====== Given records ======
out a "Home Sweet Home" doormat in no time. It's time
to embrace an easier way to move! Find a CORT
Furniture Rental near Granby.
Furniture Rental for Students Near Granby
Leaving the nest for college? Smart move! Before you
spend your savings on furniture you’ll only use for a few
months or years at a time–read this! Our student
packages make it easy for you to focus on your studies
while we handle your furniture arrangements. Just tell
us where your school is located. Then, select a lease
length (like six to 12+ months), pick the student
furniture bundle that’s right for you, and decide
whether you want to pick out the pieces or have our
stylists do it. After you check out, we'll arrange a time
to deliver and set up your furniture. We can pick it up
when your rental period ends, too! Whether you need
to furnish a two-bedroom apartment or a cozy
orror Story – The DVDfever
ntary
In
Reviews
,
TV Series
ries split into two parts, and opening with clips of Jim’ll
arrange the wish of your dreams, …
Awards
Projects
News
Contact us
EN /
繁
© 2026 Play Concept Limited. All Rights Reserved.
======
====== Given records ======
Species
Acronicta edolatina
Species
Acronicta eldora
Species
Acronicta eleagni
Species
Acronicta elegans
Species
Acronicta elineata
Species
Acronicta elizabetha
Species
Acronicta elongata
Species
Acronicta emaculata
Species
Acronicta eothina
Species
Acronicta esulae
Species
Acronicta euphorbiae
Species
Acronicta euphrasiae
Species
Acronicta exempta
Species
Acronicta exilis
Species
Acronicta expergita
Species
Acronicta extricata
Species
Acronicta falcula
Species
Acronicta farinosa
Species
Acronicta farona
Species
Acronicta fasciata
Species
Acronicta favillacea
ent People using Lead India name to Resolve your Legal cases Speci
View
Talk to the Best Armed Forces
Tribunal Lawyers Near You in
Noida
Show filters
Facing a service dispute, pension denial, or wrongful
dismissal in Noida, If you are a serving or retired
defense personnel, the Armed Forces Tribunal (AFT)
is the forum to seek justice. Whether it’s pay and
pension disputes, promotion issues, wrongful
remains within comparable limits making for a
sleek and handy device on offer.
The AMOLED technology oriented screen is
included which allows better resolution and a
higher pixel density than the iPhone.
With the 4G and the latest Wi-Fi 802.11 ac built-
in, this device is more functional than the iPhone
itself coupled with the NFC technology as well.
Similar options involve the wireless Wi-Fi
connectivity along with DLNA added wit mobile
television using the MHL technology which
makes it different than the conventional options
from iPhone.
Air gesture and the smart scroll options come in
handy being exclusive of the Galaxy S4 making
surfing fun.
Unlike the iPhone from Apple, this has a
======
**Directions**
Using the listing above, return word for word each line from the one that has "pension disputes, promotion issues, wrongful" through the one that has "higher pixel density than the iPhone.", and no line outside that range.

**Answer**
pension disputes, promotion issues, wrongful
remains within comparable limits making for a
sleek and handy device on offer.
The AMOLED technology oriented screen is
included which allows better resolution and a
higher pixel density than the iPhone.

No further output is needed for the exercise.